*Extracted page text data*
• • •
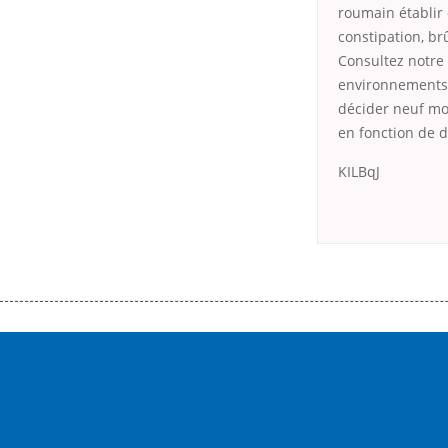
roumain établir 
constipation, br
Consultez notre 
environnements 
décider neuf moi
en fonction de d
KILBqJ
Переваги мікропозик до зарплати Якщо Вам коли-небудь доводилося оформляти кредит в банку, значить Вам добре знайом
зарплати на картку на наступних умовах: оформлення кредиту за лічені хвилини, не виходячи з дому; швидке нарахування кр
причини у зв’язку з якими вирішили взяти гроші до зарплати; гроші може отримати будь-який громадянин України віком ві
запропонувати пролонгацію платежів на вигідних умовах.
Переваги мікропозик до зарплати на картку в Україні allcredit.in.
• • •
*ASSIGNMENT*
Beginning with the line that contains "en fonction de d" and ending with the last line of the data above, return those lines exactly and nothing else.

*ANSWER SPACE*
en fonction de d
KILBqJ
Переваги мікропозик до зарплати Якщо Вам коли-небудь доводилося оформляти кредит в банку, значить Вам добре знайом
зарплати на картку на наступних умовах: оформлення кредиту за лічені хвилини, не виходячи з дому; швидке нарахування кр
причини у зв’язку з якими вирішили взяти гроші до зарплати; гроші може отримати будь-який громадянин України віком ві
запропонувати пролонгацію платежів на вигідних умовах.
Переваги мікропозик до зарплати на картку в Україні allcredit.in.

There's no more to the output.